SELECT * FROM posts LIMIT 20
But I am worried about number of records for this method
Method B:
Separate 900 million records to 3 tables with 300 millions for each one.
Table: User Posts
+----------+-------------- +----------------+
| id (int) | user_id (int) | Content (TEXT) |
+----------+---------------+----------------+
| 1 | 1 | some text ... |
+----------+---------------+----------------+
| 2 | 2 | some text ... |
+----------+---------------+----------------+
| 3 | 3 | some text ... |
Table: Page Posts
+----------+-------------- +----------------+
| id (int) | page_id (int) | Content (TEXT) |
+----------+---------------+----------------+
| 1 | 1 | some text ... |
+----------+---------------+----------------+
| 2 | 2 | some text ... |
+----------+---------------+----------------+
| 3 | 3 | some text ... |
Table: Group Posts
+----------+----------------+----------------+
| id (int) | group_id (int) | Content (TEXT) |
+----------+----------------+----------------+
| 1 | 1 | some text ... |
+----------+----------------+----------------+
| 2 | 2 | some text ... |
+----------+----------------+----------------+
| 3 | 3 | some text ... |
now to get a list of 20 posts to display
SELECT * FROM User_Posts LIMIT 10
SELECT * FROM Page_Posts LIMIT 10
SELECT * FROM group_posts LIMIT 10
// and make an array or object of result. and display in output.
In this method, I should sort them in an array in php, and then semd them to page.
Which method is preferred?
Separating a 900 million records table to three tables will affect on speed of reading and writing in mysql?
This is actually a discussion about Singe - Table - Inheritance vs. Table Per Class Inheritance and missing out joined inheritance. The former is related to Method A, the second to your Method B and Method C would be as having all IDs of your posts in one table and deferring specific attributes for group or user - posts ijto different tables.

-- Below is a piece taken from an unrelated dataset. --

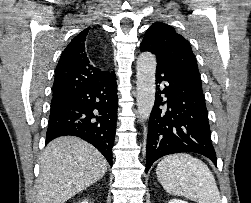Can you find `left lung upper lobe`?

Whilst having a big sized table always has its negativ impacts related to table full scans the approach of splitting tables has it's own , too. It depends on how often your application needs to access the whole list of posts vs. only retrieving certain post types.
Another consideration you should take into account is data partitioning which can be done with MySQL or Oracle Database e.g. which is a way of organizing your data within tables given opportunities for information lifecycle (which data is accessed when and how often, can part of it be moved and compressed reducing database size and increasing the speed for accessing the left part of the data in the table), which is basically split into three major techniques:
Range based partitioning, list based partitioning and hash based partitioning.

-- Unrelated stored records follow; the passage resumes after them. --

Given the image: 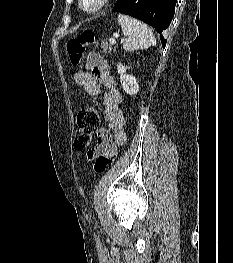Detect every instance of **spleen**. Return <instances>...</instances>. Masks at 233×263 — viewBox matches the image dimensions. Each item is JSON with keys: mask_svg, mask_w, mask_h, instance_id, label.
<instances>
[{"mask_svg": "<svg viewBox=\"0 0 233 263\" xmlns=\"http://www.w3.org/2000/svg\"><path fill=\"white\" fill-rule=\"evenodd\" d=\"M118 23L125 36V51L131 52L156 45L155 36L145 23L123 14L118 15Z\"/></svg>", "mask_w": 233, "mask_h": 263, "instance_id": "3e777b00", "label": "spleen"}]
</instances>
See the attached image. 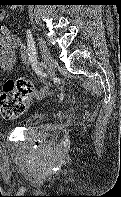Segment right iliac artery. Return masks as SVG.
Here are the masks:
<instances>
[{"label": "right iliac artery", "mask_w": 121, "mask_h": 197, "mask_svg": "<svg viewBox=\"0 0 121 197\" xmlns=\"http://www.w3.org/2000/svg\"><path fill=\"white\" fill-rule=\"evenodd\" d=\"M43 68H44V63H43V61H40L38 63V69H43Z\"/></svg>", "instance_id": "82829eb1"}]
</instances>
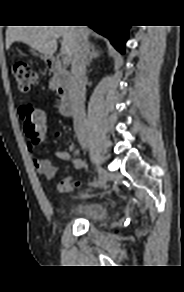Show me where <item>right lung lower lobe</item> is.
Returning <instances> with one entry per match:
<instances>
[{
  "label": "right lung lower lobe",
  "mask_w": 184,
  "mask_h": 292,
  "mask_svg": "<svg viewBox=\"0 0 184 292\" xmlns=\"http://www.w3.org/2000/svg\"><path fill=\"white\" fill-rule=\"evenodd\" d=\"M99 34L110 39L112 45L121 53L125 52V42L128 38V28L130 26H110L103 24L90 25Z\"/></svg>",
  "instance_id": "1"
}]
</instances>
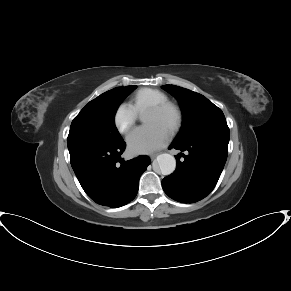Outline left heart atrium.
<instances>
[{"label": "left heart atrium", "mask_w": 291, "mask_h": 291, "mask_svg": "<svg viewBox=\"0 0 291 291\" xmlns=\"http://www.w3.org/2000/svg\"><path fill=\"white\" fill-rule=\"evenodd\" d=\"M169 141L168 131L155 124H146L131 132L127 138L128 149L134 154L150 153Z\"/></svg>", "instance_id": "1"}]
</instances>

Other features not so commonly supported related to reducing table sizes are the ones dealing with insert's with timestamp invalidating the inserted data automatically after a certain timeperiod has expired.
What indeed is a major application design decision and can boost performance is to distinguish between read and writeaccesses to the database at application level.
Consider a MySQL - Backend: Because writeaccesses are obviously more critical to database performance then read accesses you could setup a MySQL - Instance for writing to the database and another one as replicant of this for the readaccesses, though this is also discussable, mainly when it comes to RDT (real time decisions), where absolute consistency of data at any given time is a must.
Using object pools as a layer between your application and the database also is a technique to improve application performance though I don't know of existing solutions in the PHP world yet. Oracle Hot Cache is a pretty sophisticated example of it.
You could build your own one implemented on top of a in - memory database or using memcache, though.